Records for the task

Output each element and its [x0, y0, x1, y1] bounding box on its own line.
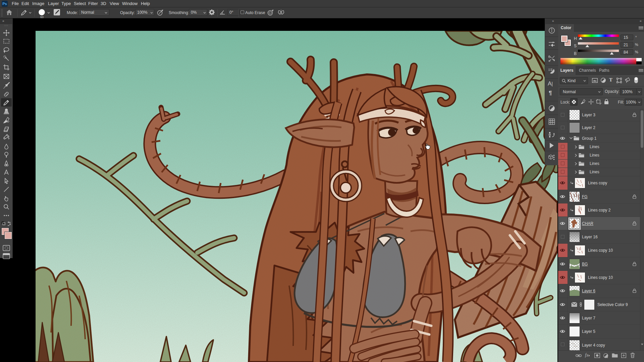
- svg-text:▾: ▾: [607, 356, 608, 358]
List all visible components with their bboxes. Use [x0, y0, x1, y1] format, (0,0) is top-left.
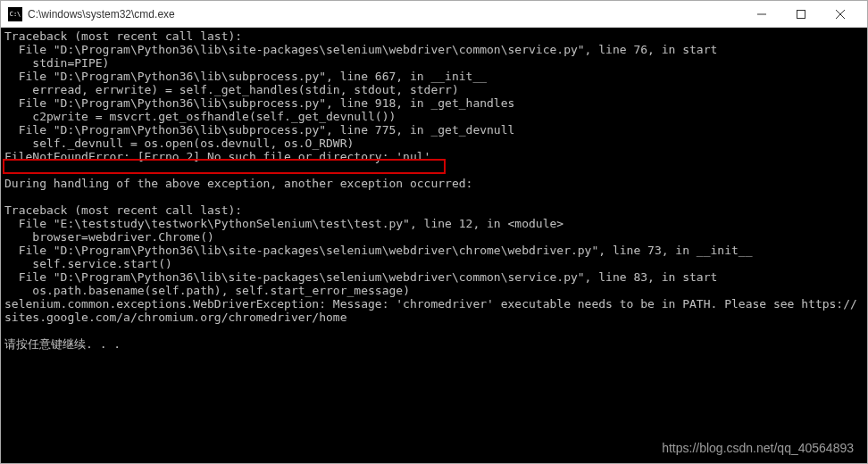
- window-title: C:\windows\system32\cmd.exe: [28, 8, 742, 21]
- close-icon: [836, 10, 845, 19]
- terminal-line: self._devnull = os.open(os.devnull, os.O…: [4, 137, 864, 150]
- close-button[interactable]: [821, 2, 860, 27]
- minimize-icon: [757, 10, 766, 19]
- terminal-line: os.path.basename(self.path), self.start_…: [4, 284, 864, 297]
- watermark: https://blog.csdn.net/qq_40564893: [662, 441, 854, 455]
- terminal-output[interactable]: Traceback (most recent call last): File …: [1, 28, 867, 463]
- terminal-line: [4, 324, 864, 337]
- terminal-line: self.service.start(): [4, 257, 864, 270]
- terminal-line: Traceback (most recent call last):: [4, 203, 864, 217]
- terminal-line: File "D:\Program\Python36\lib\subprocess…: [4, 96, 864, 110]
- terminal-line: File "D:\Program\Python36\lib\subprocess…: [4, 70, 864, 83]
- app-icon: [8, 7, 22, 21]
- terminal-line: File "D:\Program\Python36\lib\subprocess…: [4, 123, 864, 137]
- terminal-line: errread, errwrite) = self._get_handles(s…: [4, 83, 864, 96]
- terminal-line: 请按任意键继续. . .: [4, 337, 864, 351]
- terminal-line: FileNotFoundError: [Errno 2] No such fil…: [4, 150, 864, 163]
- maximize-button[interactable]: [781, 2, 821, 27]
- terminal-line: File "D:\Program\Python36\lib\site-packa…: [4, 270, 864, 284]
- terminal-line: browser=webdriver.Chrome(): [4, 230, 864, 244]
- svg-rect-1: [797, 10, 805, 18]
- terminal-line: [4, 163, 864, 177]
- terminal-line: Traceback (most recent call last):: [4, 29, 864, 43]
- maximize-icon: [797, 10, 805, 19]
- cmd-window: C:\windows\system32\cmd.exe Traceback (m…: [0, 0, 868, 464]
- minimize-button[interactable]: [742, 2, 781, 27]
- terminal-line: File "E:\teststudy\testwork\PythonSeleni…: [4, 217, 864, 230]
- terminal-line: selenium.common.exceptions.WebDriverExce…: [4, 297, 864, 324]
- terminal-line: stdin=PIPE): [4, 56, 864, 70]
- terminal-line: File "D:\Program\Python36\lib\site-packa…: [4, 43, 864, 56]
- titlebar[interactable]: C:\windows\system32\cmd.exe: [1, 1, 867, 28]
- terminal-line: During handling of the above exception, …: [4, 177, 864, 190]
- window-controls: [742, 2, 860, 27]
- terminal-line: File "D:\Program\Python36\lib\site-packa…: [4, 244, 864, 257]
- terminal-line: [4, 190, 864, 203]
- terminal-line: c2pwrite = msvcrt.get_osfhandle(self._ge…: [4, 110, 864, 123]
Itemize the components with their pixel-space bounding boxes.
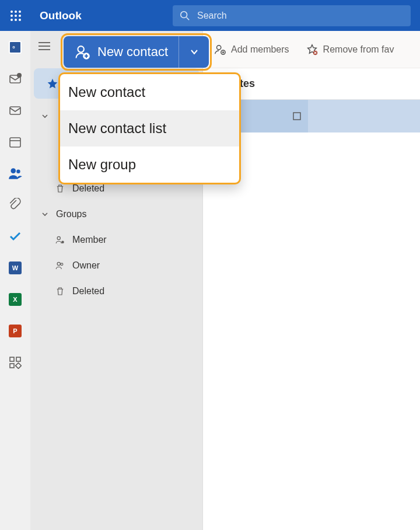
svg-text:o: o bbox=[13, 45, 15, 49]
calendar-icon bbox=[8, 135, 22, 149]
people-icon bbox=[55, 235, 65, 245]
svg-point-29 bbox=[57, 262, 60, 265]
rail-people[interactable] bbox=[5, 163, 26, 184]
svg-point-31 bbox=[217, 45, 221, 49]
trash-icon bbox=[55, 286, 65, 297]
svg-rect-21 bbox=[16, 357, 20, 361]
dropdown-new-contact[interactable]: New contact bbox=[60, 74, 239, 110]
rail-calendar[interactable] bbox=[5, 131, 26, 152]
svg-point-18 bbox=[10, 168, 16, 173]
new-contact-label: New contact bbox=[97, 44, 168, 60]
svg-point-30 bbox=[61, 263, 63, 266]
svg-point-9 bbox=[181, 11, 187, 18]
outlook-icon: o bbox=[9, 41, 22, 54]
search-box[interactable] bbox=[173, 5, 411, 26]
sidebar-deleted-groups[interactable]: Deleted bbox=[30, 278, 202, 304]
left-rail: o W X P bbox=[0, 31, 30, 530]
svg-rect-22 bbox=[10, 364, 14, 368]
mail-badge-icon bbox=[8, 72, 22, 86]
checkbox-icon bbox=[293, 112, 301, 120]
sidebar-item-label: Member bbox=[72, 235, 107, 245]
sidebar-item-label: Groups bbox=[56, 209, 86, 219]
attachment-icon bbox=[8, 198, 22, 212]
svg-point-5 bbox=[19, 15, 21, 17]
svg-rect-38 bbox=[293, 113, 300, 120]
svg-point-6 bbox=[10, 19, 13, 21]
check-icon bbox=[8, 229, 22, 243]
svg-point-19 bbox=[16, 170, 20, 174]
svg-point-7 bbox=[15, 19, 17, 21]
new-contact-dropdown: New contact New contact list New group bbox=[58, 72, 241, 184]
dropdown-item-label: New contact list bbox=[68, 120, 166, 137]
add-members-icon bbox=[214, 43, 226, 56]
svg-point-4 bbox=[15, 15, 17, 17]
toolbar-label: Remove from fav bbox=[323, 44, 394, 55]
powerpoint-icon: P bbox=[9, 325, 22, 337]
mail-icon bbox=[8, 103, 22, 117]
svg-point-14 bbox=[17, 73, 22, 78]
dropdown-new-group[interactable]: New group bbox=[60, 147, 239, 183]
trash-icon bbox=[55, 183, 65, 194]
svg-point-2 bbox=[19, 11, 21, 13]
people-icon bbox=[55, 260, 65, 271]
dropdown-new-contact-list[interactable]: New contact list bbox=[60, 110, 239, 147]
header-bar: Outlook bbox=[0, 0, 420, 31]
svg-point-39 bbox=[78, 46, 84, 53]
svg-point-8 bbox=[19, 19, 21, 21]
hamburger-button[interactable] bbox=[38, 41, 50, 51]
rail-files[interactable] bbox=[5, 194, 26, 215]
word-icon: W bbox=[9, 261, 22, 274]
svg-line-10 bbox=[187, 17, 190, 20]
apps-icon bbox=[9, 356, 22, 369]
sidebar-groups-collapse[interactable]: Groups bbox=[30, 201, 202, 227]
new-contact-highlight: New contact bbox=[61, 33, 212, 71]
sidebar-item-label: Deleted bbox=[72, 286, 104, 297]
dropdown-item-label: New group bbox=[68, 156, 136, 173]
svg-point-1 bbox=[15, 11, 17, 13]
toolbar-label: Add members bbox=[231, 44, 289, 55]
rail-more-apps[interactable] bbox=[5, 352, 26, 373]
rail-mail[interactable] bbox=[5, 100, 26, 121]
rail-excel[interactable]: X bbox=[5, 289, 26, 310]
excel-icon: X bbox=[9, 293, 22, 306]
svg-point-0 bbox=[10, 11, 13, 13]
search-input[interactable] bbox=[197, 11, 404, 21]
sidebar-item-label: Owner bbox=[72, 260, 100, 271]
people-icon bbox=[8, 166, 23, 181]
rail-outlook[interactable]: o bbox=[5, 37, 26, 58]
sidebar-item-label: Deleted bbox=[72, 183, 104, 194]
app-launcher-button[interactable] bbox=[5, 5, 27, 27]
rail-mail-unread[interactable] bbox=[5, 68, 26, 89]
waffle-icon bbox=[10, 10, 22, 22]
sidebar-owner[interactable]: Owner bbox=[30, 253, 202, 278]
add-contact-icon bbox=[74, 44, 90, 60]
content-toolbar: Add members Remove from fav bbox=[203, 31, 420, 68]
svg-rect-20 bbox=[10, 357, 14, 361]
remove-favorite-icon bbox=[306, 43, 318, 56]
add-members-button[interactable]: Add members bbox=[214, 43, 289, 56]
svg-rect-23 bbox=[16, 363, 22, 369]
svg-point-28 bbox=[61, 241, 64, 244]
star-icon bbox=[47, 78, 58, 89]
svg-rect-15 bbox=[10, 107, 20, 114]
rail-todo[interactable] bbox=[5, 226, 26, 247]
svg-point-3 bbox=[10, 15, 13, 17]
chevron-down-icon bbox=[41, 211, 49, 218]
remove-favorites-button[interactable]: Remove from fav bbox=[306, 43, 394, 56]
rail-word[interactable]: W bbox=[5, 257, 26, 278]
new-contact-split-button: New contact bbox=[64, 36, 209, 68]
dropdown-item-label: New contact bbox=[68, 84, 145, 100]
app-title: Outlook bbox=[40, 9, 82, 22]
new-contact-button[interactable]: New contact bbox=[64, 36, 178, 68]
chevron-down-icon bbox=[189, 47, 200, 57]
search-icon bbox=[180, 11, 190, 21]
hamburger-icon bbox=[38, 41, 50, 51]
rail-powerpoint[interactable]: P bbox=[5, 320, 26, 341]
svg-point-27 bbox=[57, 236, 60, 239]
new-contact-dropdown-toggle[interactable] bbox=[178, 36, 209, 68]
svg-rect-16 bbox=[10, 138, 20, 147]
chevron-down-icon bbox=[41, 113, 49, 120]
sidebar-member[interactable]: Member bbox=[30, 227, 202, 253]
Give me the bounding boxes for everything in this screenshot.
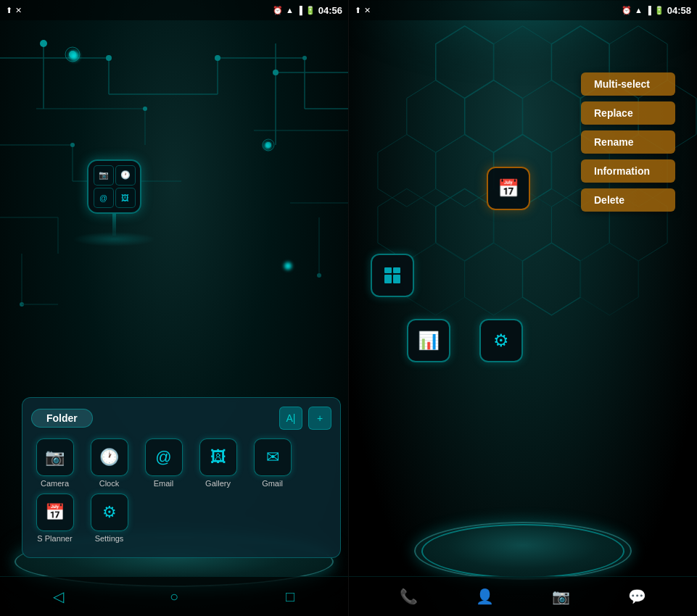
gmail-label: Gmail [262, 479, 283, 488]
nav-phone[interactable]: 📞 [395, 582, 424, 611]
right-usb-icon: ⬆ [355, 6, 361, 15]
right-battery-icon: 🔋 [654, 6, 664, 15]
mini-clock: 🕐 [115, 165, 136, 186]
signal-bars-icon: ▐ [297, 6, 302, 14]
app-gallery[interactable]: 🖼 Gallery [194, 438, 242, 488]
glow-dot-3 [283, 261, 293, 271]
glow-dot-1 [67, 49, 81, 62]
settings-icon-box: ⚙ [91, 494, 128, 531]
bottom-icon-row: 📊 ⚙ [407, 319, 523, 362]
svg-rect-62 [393, 275, 400, 283]
wifi-icon: ▲ [286, 6, 294, 14]
battery-icon: 🔋 [305, 6, 315, 15]
gallery-label: Gallery [205, 479, 231, 488]
nav-menu-left[interactable]: □ [276, 582, 305, 611]
splanner-icon-box: 📅 [36, 494, 74, 531]
gmail-icon-box: ✉ [254, 438, 292, 476]
status-bar-right: ⬆ ✕ ⏰ ▲ ▐ 🔋 04:58 [349, 0, 697, 20]
svg-marker-55 [465, 243, 523, 315]
folder-platform [73, 232, 156, 246]
svg-point-19 [143, 107, 147, 111]
folder-float-box[interactable]: 📷 🕐 @ 🖼 [87, 159, 141, 214]
glow-dot-2 [263, 141, 272, 150]
right-alarm-icon: ⏰ [622, 6, 632, 15]
right-status-icons: ⬆ ✕ [355, 6, 371, 15]
nav-camera-right[interactable]: 📷 [547, 582, 576, 611]
camera-icon-box: 📷 [36, 438, 74, 476]
clock-icon-box: 🕐 [91, 438, 128, 476]
bottom-nav-left: ◁ ○ □ [0, 576, 348, 616]
settings-label: Settings [95, 534, 124, 543]
folder-header: Folder A| + [31, 407, 331, 430]
right-panel: ⬆ ✕ ⏰ ▲ ▐ 🔋 04:58 Multi-select Replace R… [348, 0, 697, 616]
svg-rect-61 [384, 275, 392, 283]
app-splanner[interactable]: 📅 S Planner [31, 494, 78, 543]
widget-icon-1[interactable]: 📊 [407, 319, 450, 362]
right-status-right-icons: ⏰ ▲ ▐ 🔋 04:58 [622, 5, 691, 16]
signal-blocked-icon: ✕ [15, 6, 22, 15]
right-time: 04:58 [667, 5, 691, 16]
folder-rename-btn[interactable]: A| [279, 407, 302, 430]
disc-ring [421, 524, 624, 578]
context-menu: Multi-select Replace Rename Information … [581, 72, 675, 212]
usb-icon: ⬆ [6, 6, 12, 15]
nav-messages[interactable]: 💬 [623, 582, 652, 611]
mini-email: @ [94, 188, 114, 208]
app-gmail[interactable]: ✉ Gmail [249, 438, 296, 488]
left-icon-cluster [371, 254, 414, 319]
svg-point-22 [70, 143, 75, 147]
gallery-icon-box: 🖼 [199, 438, 237, 476]
svg-rect-59 [384, 267, 392, 273]
calendar-icon-box: 📅 [487, 167, 530, 210]
mini-camera: 📷 [94, 165, 114, 186]
svg-point-20 [273, 70, 279, 75]
right-blocked-icon: ✕ [364, 6, 371, 15]
clock-label: Clock [99, 479, 120, 488]
svg-point-21 [302, 56, 307, 60]
svg-point-18 [40, 40, 47, 47]
calculator-icon[interactable] [371, 254, 414, 297]
email-icon-box: @ [145, 438, 183, 476]
svg-point-34 [317, 273, 321, 278]
bottom-nav-right: 📞 👤 📷 💬 [349, 576, 697, 616]
widget-icon-2[interactable]: ⚙ [479, 319, 523, 362]
context-information[interactable]: Information [581, 159, 675, 183]
camera-label: Camera [41, 479, 69, 488]
folder-icons-row-1: 📷 Camera 🕐 Clock @ Email 🖼 Gallery ✉ [31, 438, 331, 488]
app-email[interactable]: @ Email [140, 438, 187, 488]
svg-marker-57 [580, 243, 638, 315]
email-label: Email [154, 479, 174, 488]
nav-back-left[interactable]: ◁ [44, 582, 73, 611]
context-multiselect[interactable]: Multi-select [581, 72, 675, 96]
svg-point-16 [106, 55, 112, 61]
calendar-icon-selected[interactable]: 📅 [487, 167, 530, 210]
left-status-right-icons: ⏰ ▲ ▐ 🔋 04:56 [273, 5, 342, 16]
context-delete[interactable]: Delete [581, 188, 675, 212]
context-rename[interactable]: Rename [581, 130, 675, 154]
left-panel: ⬆ ✕ ⏰ ▲ ▐ 🔋 04:56 📷 🕐 @ 🖼 Folder A| [0, 0, 348, 616]
mini-gallery: 🖼 [115, 188, 136, 208]
app-camera[interactable]: 📷 Camera [31, 438, 78, 488]
svg-marker-49 [378, 188, 436, 261]
status-bar-left: ⬆ ✕ ⏰ ▲ ▐ 🔋 04:56 [0, 0, 348, 20]
folder-widget: Folder A| + 📷 Camera 🕐 Clock @ Em [22, 397, 341, 558]
svg-marker-50 [436, 188, 494, 261]
app-clock[interactable]: 🕐 Clock [86, 438, 133, 488]
left-time: 04:56 [318, 5, 342, 16]
app-settings[interactable]: ⚙ Settings [86, 494, 133, 543]
svg-marker-54 [407, 243, 465, 315]
nav-contacts[interactable]: 👤 [471, 582, 500, 611]
folder-title: Folder [31, 409, 93, 428]
context-replace[interactable]: Replace [581, 101, 675, 125]
svg-point-17 [215, 55, 220, 61]
folder-add-btn[interactable]: + [308, 407, 331, 430]
nav-home-left[interactable]: ○ [160, 582, 189, 611]
right-wifi-icon: ▲ [635, 6, 643, 14]
alarm-icon: ⏰ [273, 6, 283, 15]
folder-icons-row-2: 📅 S Planner ⚙ Settings [31, 494, 331, 543]
folder-container: Folder A| + 📷 Camera 🕐 Clock @ Em [22, 397, 341, 558]
folder-header-icons: A| + [279, 407, 331, 430]
left-status-icons: ⬆ ✕ [6, 6, 22, 15]
folder-float-icon[interactable]: 📷 🕐 @ 🖼 [87, 159, 141, 214]
splanner-label: S Planner [37, 534, 72, 543]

Exercise brief
Check the listing above for "alarm". Show every line where it turns up.

Output for this task
right-alarm-icon: ⏰ [622, 6, 632, 15]
alarm-icon: ⏰ [273, 6, 283, 15]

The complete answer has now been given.